L’abbé huma une prise et parla en contemplant tantôt la pointe de ses vieux souliers, tantôt les Amours qui folâtraient au plafond, pour ne pas voir les beaux seins de Raton et son buste gracieux qui s’érigeaient tout nus hors des paniers bouffants. Il aurait vu, du même coup, sa rougeur qui s’étendait jusqu’aux épaules, et sans doute se serait-il reproché de l’avoir fait naître.

Mais Raton ne rougissait qu’au souvenir de M. Peixotte. Elle se demandait quel autre sacrilège le financier avait pu commettre. Puis elle trembla qu’il ne fût retombé avec elle dans sa première faute.

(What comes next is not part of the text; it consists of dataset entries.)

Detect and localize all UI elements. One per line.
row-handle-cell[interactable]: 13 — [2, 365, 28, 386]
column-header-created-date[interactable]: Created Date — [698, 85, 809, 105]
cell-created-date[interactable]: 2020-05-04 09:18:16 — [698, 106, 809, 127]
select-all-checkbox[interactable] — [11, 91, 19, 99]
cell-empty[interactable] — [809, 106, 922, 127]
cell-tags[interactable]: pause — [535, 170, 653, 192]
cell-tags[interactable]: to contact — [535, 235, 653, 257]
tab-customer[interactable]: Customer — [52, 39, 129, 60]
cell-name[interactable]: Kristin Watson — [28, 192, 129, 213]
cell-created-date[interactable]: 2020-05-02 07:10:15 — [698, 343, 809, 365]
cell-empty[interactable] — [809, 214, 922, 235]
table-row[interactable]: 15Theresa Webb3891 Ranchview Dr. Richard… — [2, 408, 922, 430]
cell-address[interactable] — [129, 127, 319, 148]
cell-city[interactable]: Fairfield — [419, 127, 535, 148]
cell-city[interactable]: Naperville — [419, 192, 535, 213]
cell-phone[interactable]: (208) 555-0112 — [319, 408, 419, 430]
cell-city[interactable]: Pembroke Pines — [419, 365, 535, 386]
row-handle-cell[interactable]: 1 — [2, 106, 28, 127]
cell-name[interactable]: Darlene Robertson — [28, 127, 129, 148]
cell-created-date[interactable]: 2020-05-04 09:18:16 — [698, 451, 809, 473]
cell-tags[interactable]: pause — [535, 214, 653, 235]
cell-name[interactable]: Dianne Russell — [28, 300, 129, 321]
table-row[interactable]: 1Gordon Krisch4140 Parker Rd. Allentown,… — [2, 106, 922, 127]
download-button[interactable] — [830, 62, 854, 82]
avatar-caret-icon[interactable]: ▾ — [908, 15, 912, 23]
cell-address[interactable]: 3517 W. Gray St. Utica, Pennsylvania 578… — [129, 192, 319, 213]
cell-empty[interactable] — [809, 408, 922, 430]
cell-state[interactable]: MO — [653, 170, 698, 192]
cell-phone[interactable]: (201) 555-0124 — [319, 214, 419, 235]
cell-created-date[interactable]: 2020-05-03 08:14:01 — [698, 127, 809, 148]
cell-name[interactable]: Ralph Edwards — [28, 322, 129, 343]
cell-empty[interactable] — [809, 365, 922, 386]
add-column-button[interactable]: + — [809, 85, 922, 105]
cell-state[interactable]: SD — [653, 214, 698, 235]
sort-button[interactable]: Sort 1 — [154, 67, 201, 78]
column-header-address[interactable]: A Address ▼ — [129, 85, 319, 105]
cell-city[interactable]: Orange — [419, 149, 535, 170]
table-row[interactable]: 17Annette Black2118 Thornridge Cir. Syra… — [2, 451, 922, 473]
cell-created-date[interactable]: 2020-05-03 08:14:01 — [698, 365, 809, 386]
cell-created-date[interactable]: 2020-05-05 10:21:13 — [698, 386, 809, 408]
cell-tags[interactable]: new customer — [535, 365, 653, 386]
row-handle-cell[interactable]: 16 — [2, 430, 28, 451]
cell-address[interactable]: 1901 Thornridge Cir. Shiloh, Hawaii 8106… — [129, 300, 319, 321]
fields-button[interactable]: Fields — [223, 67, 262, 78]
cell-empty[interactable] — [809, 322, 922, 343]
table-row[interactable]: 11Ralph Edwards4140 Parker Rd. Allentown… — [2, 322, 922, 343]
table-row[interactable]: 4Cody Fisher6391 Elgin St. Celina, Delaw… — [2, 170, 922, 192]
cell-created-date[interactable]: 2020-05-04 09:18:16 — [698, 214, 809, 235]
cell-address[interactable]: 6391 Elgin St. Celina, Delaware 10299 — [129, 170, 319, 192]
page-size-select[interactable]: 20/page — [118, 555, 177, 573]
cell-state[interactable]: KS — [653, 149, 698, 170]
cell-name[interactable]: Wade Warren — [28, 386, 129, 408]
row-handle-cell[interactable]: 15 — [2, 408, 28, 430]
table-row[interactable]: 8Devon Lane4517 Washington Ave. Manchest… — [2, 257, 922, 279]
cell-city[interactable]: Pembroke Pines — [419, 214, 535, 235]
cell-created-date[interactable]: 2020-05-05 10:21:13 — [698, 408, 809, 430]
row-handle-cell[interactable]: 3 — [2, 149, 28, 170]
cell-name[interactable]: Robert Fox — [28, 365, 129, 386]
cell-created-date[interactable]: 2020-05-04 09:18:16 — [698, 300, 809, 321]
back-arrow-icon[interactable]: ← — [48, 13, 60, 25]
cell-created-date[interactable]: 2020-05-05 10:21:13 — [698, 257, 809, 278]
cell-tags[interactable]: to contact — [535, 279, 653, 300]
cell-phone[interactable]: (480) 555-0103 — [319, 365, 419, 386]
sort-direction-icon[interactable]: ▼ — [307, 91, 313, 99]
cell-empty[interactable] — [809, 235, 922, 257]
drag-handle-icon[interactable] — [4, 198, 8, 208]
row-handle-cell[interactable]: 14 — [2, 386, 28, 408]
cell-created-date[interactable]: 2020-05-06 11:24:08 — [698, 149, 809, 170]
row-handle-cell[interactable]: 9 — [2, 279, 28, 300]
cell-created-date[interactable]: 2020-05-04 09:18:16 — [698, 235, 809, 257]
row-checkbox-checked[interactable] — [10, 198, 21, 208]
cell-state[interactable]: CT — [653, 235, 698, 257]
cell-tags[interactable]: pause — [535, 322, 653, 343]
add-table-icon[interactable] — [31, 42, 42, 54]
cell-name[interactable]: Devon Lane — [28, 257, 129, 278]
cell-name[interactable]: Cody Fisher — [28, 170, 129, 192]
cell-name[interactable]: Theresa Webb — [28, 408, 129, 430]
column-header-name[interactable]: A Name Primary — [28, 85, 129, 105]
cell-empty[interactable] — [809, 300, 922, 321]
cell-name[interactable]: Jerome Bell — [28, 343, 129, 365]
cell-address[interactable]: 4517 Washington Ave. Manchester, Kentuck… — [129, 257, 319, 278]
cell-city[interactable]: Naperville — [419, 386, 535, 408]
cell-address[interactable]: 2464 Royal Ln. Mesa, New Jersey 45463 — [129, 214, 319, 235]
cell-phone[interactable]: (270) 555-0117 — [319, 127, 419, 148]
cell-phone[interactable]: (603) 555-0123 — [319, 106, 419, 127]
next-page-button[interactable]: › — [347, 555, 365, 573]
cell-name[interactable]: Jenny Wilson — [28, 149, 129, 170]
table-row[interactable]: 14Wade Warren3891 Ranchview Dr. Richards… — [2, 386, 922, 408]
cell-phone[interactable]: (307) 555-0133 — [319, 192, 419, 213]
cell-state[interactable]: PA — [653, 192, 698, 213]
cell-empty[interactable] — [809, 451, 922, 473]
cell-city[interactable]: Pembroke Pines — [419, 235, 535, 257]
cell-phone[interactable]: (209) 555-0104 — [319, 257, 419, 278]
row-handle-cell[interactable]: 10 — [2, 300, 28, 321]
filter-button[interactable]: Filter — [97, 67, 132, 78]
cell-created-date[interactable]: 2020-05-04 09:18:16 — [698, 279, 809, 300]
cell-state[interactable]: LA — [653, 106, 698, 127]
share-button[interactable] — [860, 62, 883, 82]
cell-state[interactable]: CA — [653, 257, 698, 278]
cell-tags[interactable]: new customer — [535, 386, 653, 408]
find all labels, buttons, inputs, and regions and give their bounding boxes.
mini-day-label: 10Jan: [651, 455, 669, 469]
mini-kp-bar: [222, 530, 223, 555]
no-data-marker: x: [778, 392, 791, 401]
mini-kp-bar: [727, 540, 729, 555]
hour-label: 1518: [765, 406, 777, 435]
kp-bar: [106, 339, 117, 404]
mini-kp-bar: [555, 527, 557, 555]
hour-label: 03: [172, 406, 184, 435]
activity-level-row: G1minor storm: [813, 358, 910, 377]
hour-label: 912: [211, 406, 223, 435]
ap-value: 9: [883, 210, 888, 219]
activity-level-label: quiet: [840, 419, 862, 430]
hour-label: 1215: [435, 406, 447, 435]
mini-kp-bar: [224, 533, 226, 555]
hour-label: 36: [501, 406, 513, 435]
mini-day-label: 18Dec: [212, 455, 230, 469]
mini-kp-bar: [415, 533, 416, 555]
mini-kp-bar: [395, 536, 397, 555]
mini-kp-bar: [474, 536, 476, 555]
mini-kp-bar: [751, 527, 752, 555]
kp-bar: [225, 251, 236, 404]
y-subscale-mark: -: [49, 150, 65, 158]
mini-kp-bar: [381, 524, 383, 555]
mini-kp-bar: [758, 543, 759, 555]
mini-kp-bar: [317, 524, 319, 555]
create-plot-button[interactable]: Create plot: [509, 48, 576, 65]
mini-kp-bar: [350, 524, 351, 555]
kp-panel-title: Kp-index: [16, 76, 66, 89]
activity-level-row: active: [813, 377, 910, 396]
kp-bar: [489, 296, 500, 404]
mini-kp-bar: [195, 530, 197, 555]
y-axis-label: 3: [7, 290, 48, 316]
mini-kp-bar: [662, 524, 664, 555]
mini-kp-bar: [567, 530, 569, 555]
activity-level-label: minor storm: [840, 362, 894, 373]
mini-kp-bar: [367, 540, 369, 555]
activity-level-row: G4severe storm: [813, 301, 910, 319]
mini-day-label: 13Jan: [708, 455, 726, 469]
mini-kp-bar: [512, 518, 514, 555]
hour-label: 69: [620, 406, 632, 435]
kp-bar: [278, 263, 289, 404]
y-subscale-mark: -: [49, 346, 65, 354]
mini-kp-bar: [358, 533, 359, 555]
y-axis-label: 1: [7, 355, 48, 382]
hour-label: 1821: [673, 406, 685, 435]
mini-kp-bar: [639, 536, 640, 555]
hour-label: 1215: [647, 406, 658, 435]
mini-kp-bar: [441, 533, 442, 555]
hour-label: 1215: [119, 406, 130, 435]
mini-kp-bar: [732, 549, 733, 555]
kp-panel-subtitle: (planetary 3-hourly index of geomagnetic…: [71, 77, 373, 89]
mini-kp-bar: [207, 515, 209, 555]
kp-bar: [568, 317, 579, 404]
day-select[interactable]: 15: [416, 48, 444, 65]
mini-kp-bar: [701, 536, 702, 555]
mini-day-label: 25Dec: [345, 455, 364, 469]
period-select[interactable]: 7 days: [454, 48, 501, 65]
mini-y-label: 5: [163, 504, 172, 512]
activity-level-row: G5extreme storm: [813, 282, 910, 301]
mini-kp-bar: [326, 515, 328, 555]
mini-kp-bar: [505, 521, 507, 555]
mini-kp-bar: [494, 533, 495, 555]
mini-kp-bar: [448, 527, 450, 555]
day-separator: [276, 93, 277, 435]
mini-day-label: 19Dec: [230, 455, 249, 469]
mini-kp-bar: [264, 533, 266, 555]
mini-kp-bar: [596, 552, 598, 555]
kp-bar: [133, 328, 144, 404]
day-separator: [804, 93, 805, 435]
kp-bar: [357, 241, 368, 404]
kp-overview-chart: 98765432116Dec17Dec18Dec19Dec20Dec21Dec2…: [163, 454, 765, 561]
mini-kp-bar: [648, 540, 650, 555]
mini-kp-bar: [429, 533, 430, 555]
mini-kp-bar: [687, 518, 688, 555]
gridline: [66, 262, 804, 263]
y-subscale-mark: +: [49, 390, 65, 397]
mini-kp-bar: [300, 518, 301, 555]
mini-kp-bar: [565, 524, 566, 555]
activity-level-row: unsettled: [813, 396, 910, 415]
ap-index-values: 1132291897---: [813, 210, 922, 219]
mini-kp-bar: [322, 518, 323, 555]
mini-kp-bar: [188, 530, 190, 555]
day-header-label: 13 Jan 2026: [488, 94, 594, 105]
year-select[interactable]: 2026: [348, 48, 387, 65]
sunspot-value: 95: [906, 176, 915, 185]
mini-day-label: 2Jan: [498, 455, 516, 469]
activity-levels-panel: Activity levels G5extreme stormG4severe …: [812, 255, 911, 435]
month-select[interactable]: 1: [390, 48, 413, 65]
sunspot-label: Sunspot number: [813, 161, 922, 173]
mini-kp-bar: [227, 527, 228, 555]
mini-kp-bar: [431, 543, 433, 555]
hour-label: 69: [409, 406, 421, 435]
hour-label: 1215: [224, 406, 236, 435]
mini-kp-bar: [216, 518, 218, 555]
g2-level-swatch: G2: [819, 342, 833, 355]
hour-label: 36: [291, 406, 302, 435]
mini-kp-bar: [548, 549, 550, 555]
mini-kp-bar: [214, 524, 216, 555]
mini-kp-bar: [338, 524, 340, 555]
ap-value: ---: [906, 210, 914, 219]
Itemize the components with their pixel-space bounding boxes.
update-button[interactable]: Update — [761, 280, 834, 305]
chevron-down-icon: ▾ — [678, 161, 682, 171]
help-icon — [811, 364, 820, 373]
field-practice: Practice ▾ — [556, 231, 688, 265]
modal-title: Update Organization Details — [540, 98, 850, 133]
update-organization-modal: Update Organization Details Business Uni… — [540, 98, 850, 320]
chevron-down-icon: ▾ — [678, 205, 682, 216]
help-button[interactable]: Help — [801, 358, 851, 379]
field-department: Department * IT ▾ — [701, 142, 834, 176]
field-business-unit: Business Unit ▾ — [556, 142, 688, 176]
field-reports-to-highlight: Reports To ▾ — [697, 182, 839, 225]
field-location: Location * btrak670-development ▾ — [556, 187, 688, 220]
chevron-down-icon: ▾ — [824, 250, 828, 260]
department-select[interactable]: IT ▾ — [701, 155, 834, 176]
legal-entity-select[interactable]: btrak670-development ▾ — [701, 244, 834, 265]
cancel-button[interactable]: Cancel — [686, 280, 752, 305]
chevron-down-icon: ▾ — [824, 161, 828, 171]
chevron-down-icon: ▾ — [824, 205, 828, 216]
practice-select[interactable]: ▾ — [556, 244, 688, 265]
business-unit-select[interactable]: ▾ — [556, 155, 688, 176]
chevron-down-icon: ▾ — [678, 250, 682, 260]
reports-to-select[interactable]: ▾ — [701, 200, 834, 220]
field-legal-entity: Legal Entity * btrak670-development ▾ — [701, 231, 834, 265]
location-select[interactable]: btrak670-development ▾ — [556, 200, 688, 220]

Elle écouta donc, les paupières baissées, tandis que deux de ces demoiselles lui essayaient des mouches sur les tempes, au coin de l’œil, au coin de la bouche, et la pressaient tendrement, ne se lassant de s’étonner de la douceur de sa peau, et surtout de la fragrance qui s’en exhalait, cette suave odeur de sainteté qu’au dire de Thomas A. Kempis l’on prenait plaisir à humer sur la gorge dévastée de Liduine, soit que Notre-Seigneur l’eût visitée, soit que quelque vision l’eût transportée au Ciel.